As media studies scholars Patricia Spyer and Mary Steedly argue, “Unmoored from their sites of production, mobile images … are variously inflected, refracted, reframed, remixed, digitally enhanced, cropped, hijacked, and amplified and their effects intensified or muted.” These new images and narratives bombard online cleavages with their own algorithmic prejudices. 

Third, re-signification refers to the meanings people attribute to these re-contextualized and re-mediated images. With the right shift in framing, moral outrage at police brutality can be made to look like antisemitism. The real danger to our public discourse is that these images lie.

I decry the Hamas attacks and the rise in antisemitism in the United States. As scholars of religion across the United States have admonished, though, we can both decry and speak out against the weaponization of antisemitism. We can humanize Palestinians without dehumanizing Jews.
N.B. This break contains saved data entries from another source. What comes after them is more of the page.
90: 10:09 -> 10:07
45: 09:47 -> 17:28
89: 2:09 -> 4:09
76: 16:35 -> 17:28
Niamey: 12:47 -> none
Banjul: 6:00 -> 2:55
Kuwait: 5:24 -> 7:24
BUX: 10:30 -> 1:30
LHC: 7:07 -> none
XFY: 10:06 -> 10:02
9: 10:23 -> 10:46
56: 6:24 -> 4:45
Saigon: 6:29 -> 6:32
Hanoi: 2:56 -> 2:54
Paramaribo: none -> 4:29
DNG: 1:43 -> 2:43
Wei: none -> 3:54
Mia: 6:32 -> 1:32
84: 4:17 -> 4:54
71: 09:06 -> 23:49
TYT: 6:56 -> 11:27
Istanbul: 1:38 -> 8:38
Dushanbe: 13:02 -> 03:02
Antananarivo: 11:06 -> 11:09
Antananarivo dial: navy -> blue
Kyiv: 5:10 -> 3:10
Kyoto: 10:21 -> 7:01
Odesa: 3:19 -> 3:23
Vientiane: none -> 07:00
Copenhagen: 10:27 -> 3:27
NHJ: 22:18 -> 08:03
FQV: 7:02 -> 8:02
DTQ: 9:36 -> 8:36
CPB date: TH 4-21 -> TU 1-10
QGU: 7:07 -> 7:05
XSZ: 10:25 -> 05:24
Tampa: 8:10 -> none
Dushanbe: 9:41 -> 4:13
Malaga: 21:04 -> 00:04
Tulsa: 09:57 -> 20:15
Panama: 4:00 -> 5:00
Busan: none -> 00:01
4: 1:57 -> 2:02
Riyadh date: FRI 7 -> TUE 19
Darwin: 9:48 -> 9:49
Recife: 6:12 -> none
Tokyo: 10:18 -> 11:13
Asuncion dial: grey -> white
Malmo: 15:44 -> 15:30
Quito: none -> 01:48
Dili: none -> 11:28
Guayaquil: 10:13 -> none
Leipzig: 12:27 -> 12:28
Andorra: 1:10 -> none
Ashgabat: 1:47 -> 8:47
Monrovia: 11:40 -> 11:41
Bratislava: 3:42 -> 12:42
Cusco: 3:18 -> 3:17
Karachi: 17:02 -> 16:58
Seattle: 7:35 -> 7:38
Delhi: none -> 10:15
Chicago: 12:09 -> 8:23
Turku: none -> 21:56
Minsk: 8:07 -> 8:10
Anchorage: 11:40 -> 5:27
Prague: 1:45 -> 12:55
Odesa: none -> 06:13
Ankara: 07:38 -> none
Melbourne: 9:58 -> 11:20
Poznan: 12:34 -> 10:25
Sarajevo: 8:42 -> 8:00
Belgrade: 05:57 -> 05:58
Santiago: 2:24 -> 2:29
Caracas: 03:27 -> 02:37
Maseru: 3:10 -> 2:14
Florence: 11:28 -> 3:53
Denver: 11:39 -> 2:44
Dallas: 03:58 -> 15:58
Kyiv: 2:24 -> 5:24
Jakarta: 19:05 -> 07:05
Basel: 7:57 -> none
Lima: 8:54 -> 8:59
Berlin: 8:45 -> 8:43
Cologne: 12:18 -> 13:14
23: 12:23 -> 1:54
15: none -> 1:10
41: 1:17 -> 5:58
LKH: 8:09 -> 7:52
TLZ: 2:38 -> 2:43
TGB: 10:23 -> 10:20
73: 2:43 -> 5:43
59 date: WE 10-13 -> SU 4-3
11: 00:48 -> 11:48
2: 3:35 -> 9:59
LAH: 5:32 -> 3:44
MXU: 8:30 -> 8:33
My story is not the first or worst doxxing on campus. According to a Title VI complaint currently under investigation by the U.S. Department of Education’s Office for Civil Rights, an alumnus allegedly doxxed members of Students for Justice in Palestine as “terrorist affiliated” and urged everyone to “Name them, shame them, and don’t hire them.” 

I do not wish to name or shame. The students circulating images into cyberspace are not always the ones who edit video and reframe narratives; these students are also learning to be activists in accordance with their convictions, much like protestors whose speech I would not use — for instance, comparing Black officers to the Ku Klux Klan while I stand between them and police.

Ironically, in another online world far from the present hullabaloo, it was actually an interview I gave after the initial violence that really went viral with over 1119,000 as of May 20, 2024. The hate emails I’ve received pale in comparison to notes from scholars and graduate students from Southeast Asia, Europe, North Africa and North America, most without the affordances of tenure and whiteness, thanking me for speaking up. One may disagree with my perspectives, but at least that remediation was unvarnished, true to its original context.

Judging from social media, I am either an abhorrent antagonist or principled protagonist. Perhaps instead of turning to social media to slander and praise, we come out of our media cocoons and sincerely tune in to each other. 

James Hoesterey is an associate professor of religious studies.